Taking up a theme as old as movies, Harry In Your Pocket is the story of a veteran and the kid he takes on as a protégé. It’s been done in western scripts with gunslingers to pool room hustlers like Fast Eddie Felson taking on a young shark with dazzling skills on the green felt. This time out it’s the world of professional pickpockets that casts an impressive James Coburn as the pro and Michael Sarrazin as the rookie who wants to learn all he can from the master.

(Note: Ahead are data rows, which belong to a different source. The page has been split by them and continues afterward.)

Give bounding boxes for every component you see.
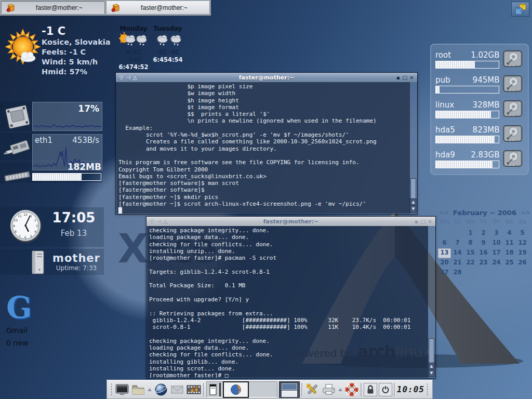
calendar-date-cell[interactable]: 28 [451,268,464,278]
window-stick-icon[interactable]: ⊣ [125,75,131,81]
file-manager-launcher[interactable] [131,383,145,396]
terminal-content[interactable]: checking package integrity... done. load… [147,226,428,378]
window-shade-icon[interactable]: △ [131,75,138,81]
disk-usage-bar [435,86,499,94]
forecast-temps: -2C -9C [152,49,184,56]
task-button-terminal2[interactable]: faster@mother:~ [106,1,210,15]
calendar-date-cell[interactable]: 22 [464,258,477,268]
svg-text:11: 11 [18,214,22,218]
calendar-date-cell[interactable]: 11 [503,238,516,248]
disk-usage-fill [436,86,440,93]
calendar-date-cell[interactable]: 8 [464,238,477,248]
scroll-down-button[interactable]: ▼ [410,205,417,213]
disk-panel-rows: root1.02GB pub945MB linux328MB hda5823MB [435,48,524,168]
scrollbar[interactable]: ▲ ▼ [428,226,435,378]
calendar-date-cell[interactable]: 10 [490,238,503,248]
calendar-next-button[interactable]: >> [521,209,530,216]
workspace-switcher[interactable] [279,381,300,398]
maximize-button[interactable]: □ [420,219,427,224]
window-menu-icon[interactable]: ▽ [149,219,155,224]
calendar-date-cell[interactable]: 12 [516,238,529,248]
scrollbar[interactable]: ▲ ▼ [409,82,417,214]
film-music-icon [186,383,202,396]
help-launcher[interactable] [344,382,359,397]
launcher-popup-arrow[interactable] [147,388,152,392]
web-browser-launcher[interactable] [154,382,168,397]
calendar-date-cell[interactable]: 19 [516,248,529,258]
calendar-date-cell[interactable]: 2 [477,229,490,238]
network-rate: 453B/s [72,136,99,145]
calendar-header: << February ~ 2006 >> [438,209,531,217]
panel-separator [361,383,362,396]
calendar-date-cell[interactable]: 4 [503,229,516,238]
power-button[interactable] [379,383,392,396]
calendar-date-cell[interactable]: 20 [438,258,451,268]
task-button-terminal1[interactable]: faster@mother:~ [1,1,105,15]
weather-temp: -1 C [42,25,111,37]
minimize-button[interactable]: ▪ [395,75,402,81]
forecast-sunrise-sunset: 6:454:54 [152,56,184,63]
media-launcher[interactable] [186,383,202,396]
calendar-date-cell[interactable]: 15 [464,248,477,258]
calendar-date-cell[interactable]: 24 [490,258,503,268]
disk-usage-bar [435,136,499,143]
launcher-popup-arrow[interactable] [338,388,343,392]
calendar-today-cell[interactable]: 13 [438,248,451,258]
calendar-date-cell[interactable]: 25 [503,258,516,268]
scrollbar-thumb[interactable] [429,338,434,363]
calendar-date-cell[interactable]: 14 [451,248,464,258]
panel-clock[interactable]: 10:05 [397,384,424,394]
iconbox-divider [219,383,221,396]
forecast-day-label: Monday [117,25,150,32]
gmail-logo-icon: G [6,290,32,325]
scroll-down-button[interactable]: ▼ [428,369,435,377]
calendar-date-cell[interactable]: 23 [477,258,490,268]
calendar-date-cell[interactable]: 6 [438,238,451,248]
disk-row: root1.02GB [435,48,524,69]
calendar-date-cell[interactable]: 16 [477,248,490,258]
terminal-content[interactable]: $p image pixel size $w image width $h im… [116,82,410,214]
calendar-date-cell[interactable]: 7 [451,238,464,248]
calendar-date-cell[interactable]: 9 [477,238,490,248]
workspace-2[interactable] [282,391,297,397]
lock-screen-button[interactable] [364,383,377,396]
terminal-launcher[interactable] [115,383,129,396]
print-launcher[interactable] [322,383,336,396]
mail-launcher[interactable] [170,384,184,395]
network-interface: eth1 [35,136,52,145]
close-button[interactable]: ✕ [427,219,433,224]
window-stick-icon[interactable]: ⊣ [155,219,162,224]
terminal-icon [115,383,129,396]
close-button[interactable]: ✕ [408,75,415,81]
window-titlebar[interactable]: ▽ ⊣ △ faster@mother:~ ▪ □ ✕ [116,73,417,82]
workspace-1-active[interactable] [282,383,297,390]
computer-tower-icon [28,250,47,275]
calendar-date-cell[interactable]: 18 [503,248,516,258]
calendar-date-cell [490,268,503,278]
window-list-icon[interactable] [209,384,217,395]
puzzle-tray-icon[interactable] [514,4,527,15]
calendar-date-cell[interactable]: 5 [516,229,529,238]
scrollbar-thumb[interactable] [410,178,416,199]
panel-grip[interactable] [110,383,113,396]
window-shade-icon[interactable]: △ [162,219,169,224]
disk-name: linux [435,100,454,110]
bottom-panel: 10:05 [107,380,433,399]
terminal-window-pacman: ▽ ⊣ △ faster@mother:~ ▪ □ ✕ checking pac… [146,216,436,379]
calendar-prev-button[interactable]: << [439,209,448,216]
disk-usage-fill [436,111,491,118]
calendar-date-cell[interactable]: 17 [490,248,503,258]
window-titlebar[interactable]: ▽ ⊣ △ faster@mother:~ ▪ □ ✕ [147,217,435,226]
settings-launcher[interactable] [304,382,320,397]
package-icon [111,3,120,12]
calendar-date-cell[interactable]: 3 [490,229,503,238]
panel-grip[interactable] [426,383,429,396]
maximize-button[interactable]: □ [402,75,408,81]
minimize-button[interactable]: ▪ [413,219,420,224]
window-menu-icon[interactable]: ▽ [118,75,125,81]
firefox-window-icon[interactable] [223,381,249,398]
calendar-date-cell[interactable]: 27 [438,268,451,278]
calendar-date-cell[interactable]: 1 [464,229,477,238]
calendar-date-cell[interactable]: 21 [451,258,464,268]
calendar-date-cell[interactable]: 26 [516,258,529,268]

The film has a certain tongue in cheek attitude which presents itself in the opening scene as Walter Pidgeon meets an incoming Coburn at the airport in Seattle. Pidgeon is the wily veteran who at one time taught Coburn the skills of an ace Cannon in the pickpocket field and can’t help himself when he sees an easy mark. Coburn arrives and pleasantries are exchanged. It’s at this point Coburn sees a man panicking in the ticket line as he can’t find his wallet. Coburn gives Pidgeon a scowling glance and the two will conveniently drop the wallet in an easy loction to be recovered before moving on.

Cut to a young Sarrazin plying his trade in a local bus depot to very little success. The whole time he’s being watched by an amused Trish Van Devere who Sarrazin will ultimately take a shot at stealing from. She’ll call him out on it and there chance meeting will blossom into a romantic interlude that becomes a permanent partnership when she finds herself becoming engrossed in the world of thievery.

Coburn is looking to put a crackerjack operation together and along with Pidgeon will recruit the youngsters to become part of a skillful operation. Coburn is the Cannon, Pidgeon the Steerer with the youngsters playing the parts of the Stall. Don’t know what all these terms mean? Well it’s Pidgeon who will Steer the gang to a mark he knows is worthy of robbing. Trish is the Stall. She’s dressed provocatively and will accidently bump into the mark who is more than happy with the meeting only to have Coburn the Cannon lift his wallet. Along comes Sarrazin who will take the hand off in keeping with Coburn’s number one rule. “Harry never holds.” Sarrazin will immediately hand the prize off to Pidgeon in what seems like an elaborate football play of lateral passes.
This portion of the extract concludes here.